Damn you look great. You are so lean. You have the torso of a male exotic dancer..........sorry.  Looking better than I thought you would. Fcuk you look good, have I said that already?


----------



## Aftershock (Jan 28, 2004)

Love the abbs dude, how much do you weigh? Do you have a problem putting on weight or do you delibrilitly stay that lean? Looking really good!!!!


----------



## megatron (Apr 21, 2004)

You must be proud of that body!


----------



## Predator (Feb 1, 2004)

winger said:


> Damn you look great. You are so lean. You have the torso of a male exotic dancer..........sorry.  Looking better than I thought you would. Fcuk you look good, have I said that already?

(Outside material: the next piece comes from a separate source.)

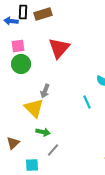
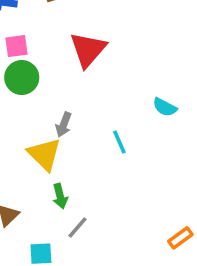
cyan line: (87, 102) -> (119, 142), moved
green arrow: (43, 132) -> (60, 196), turned 64

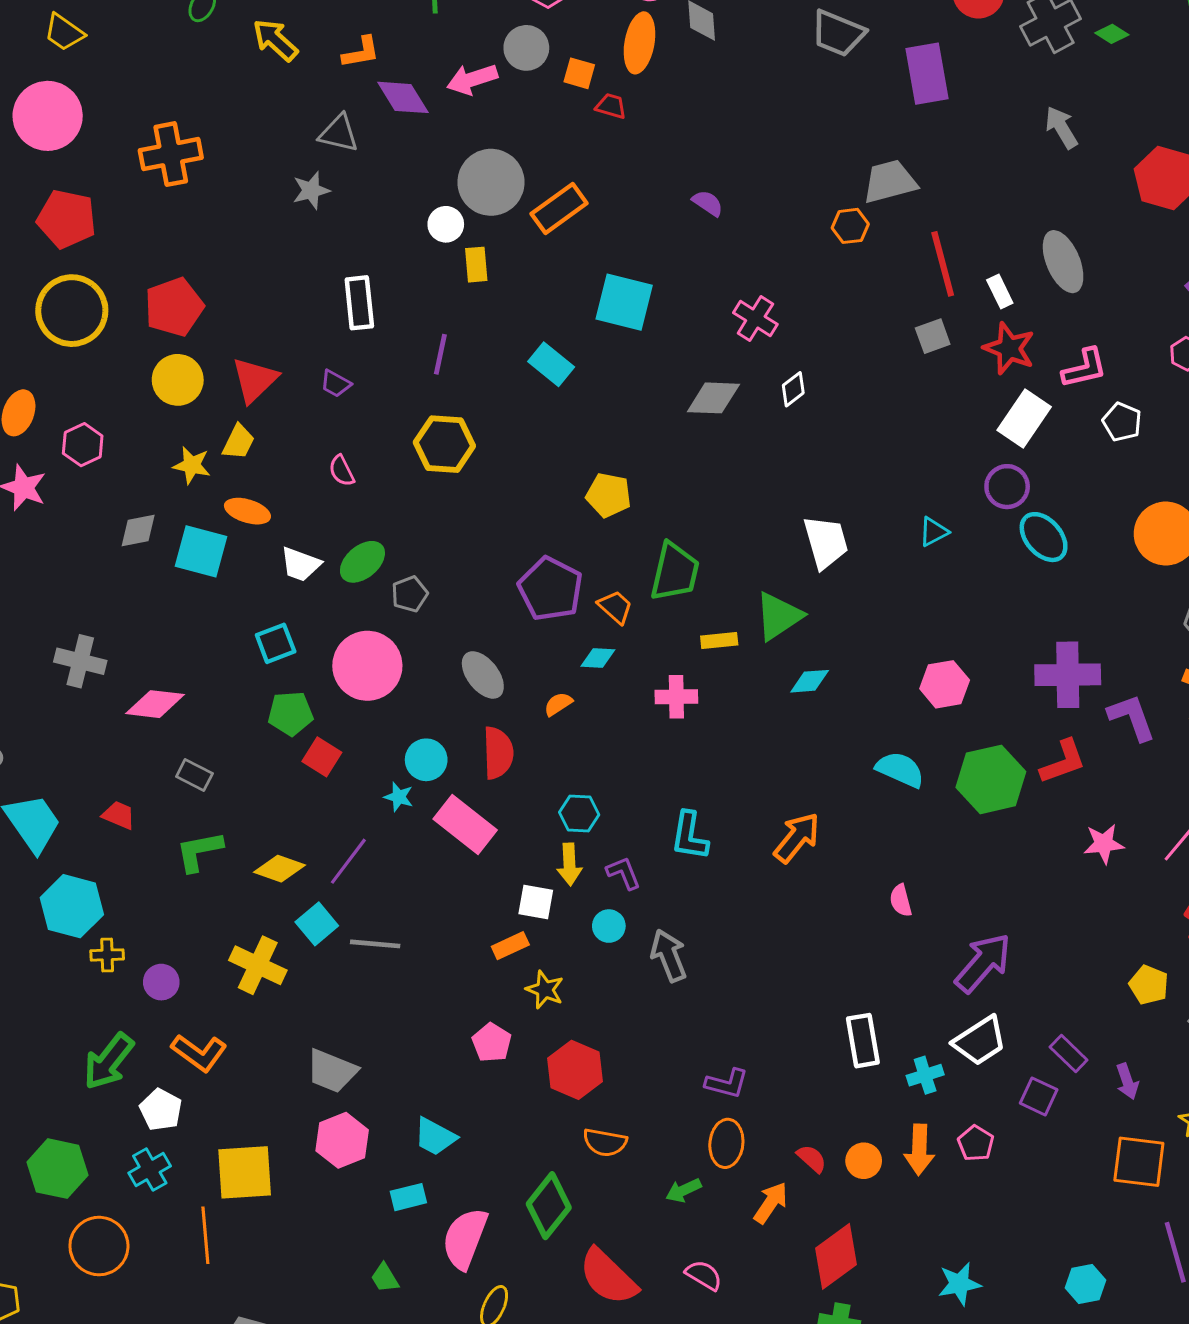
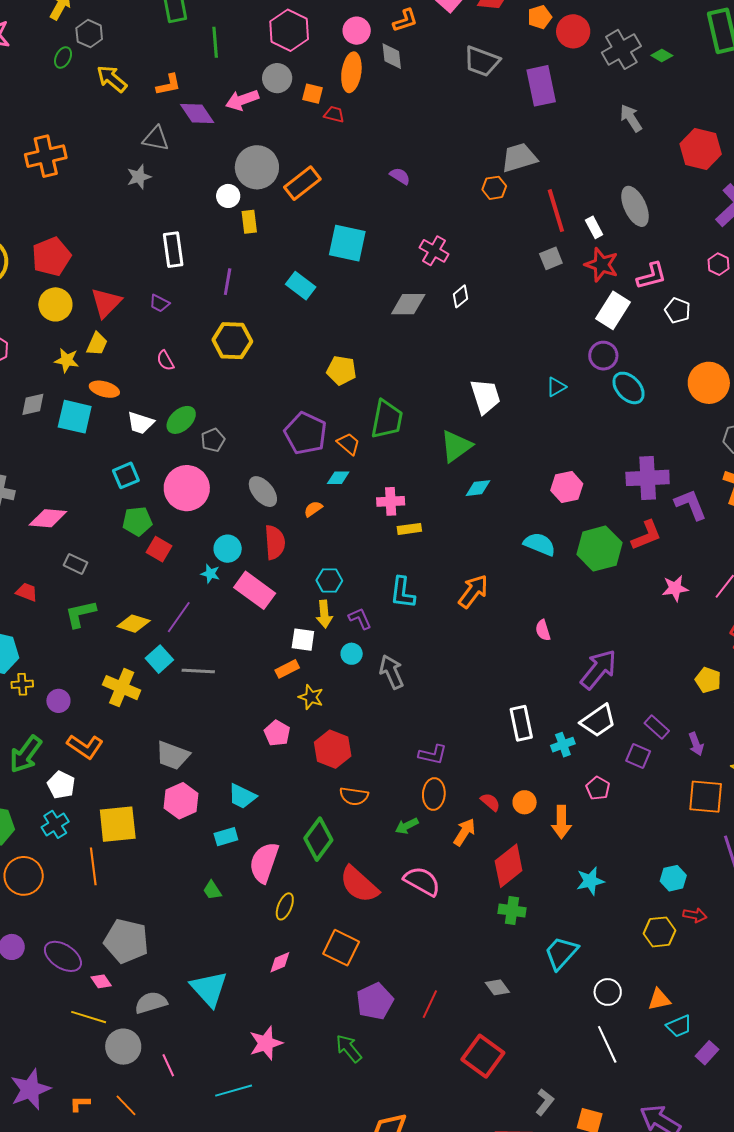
yellow rectangle: (719, 641) -> (409, 529), moved
orange arrow: (919, 1150) -> (561, 822), moved
pink semicircle: (704, 1275) -> (422, 881), size x1.5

Lol!  Do you see many exotic dancers then hee hee! 

I'm about 11 stone 7 pounds at the moment. I find it very hard to put weight on. Even when my strength increases.

Thanks guys!

Predator


----------



## shakey (Jun 8, 2004)

looking the biz m8


----------



## Harry1436114491 (Oct 8, 2003)

Good work Predator.


----------



## Aftershock (Jan 28, 2004)

Your metabalism must be like a runaway train, lol,, think the weight will come easier as you get older and it starts to slow down a bit...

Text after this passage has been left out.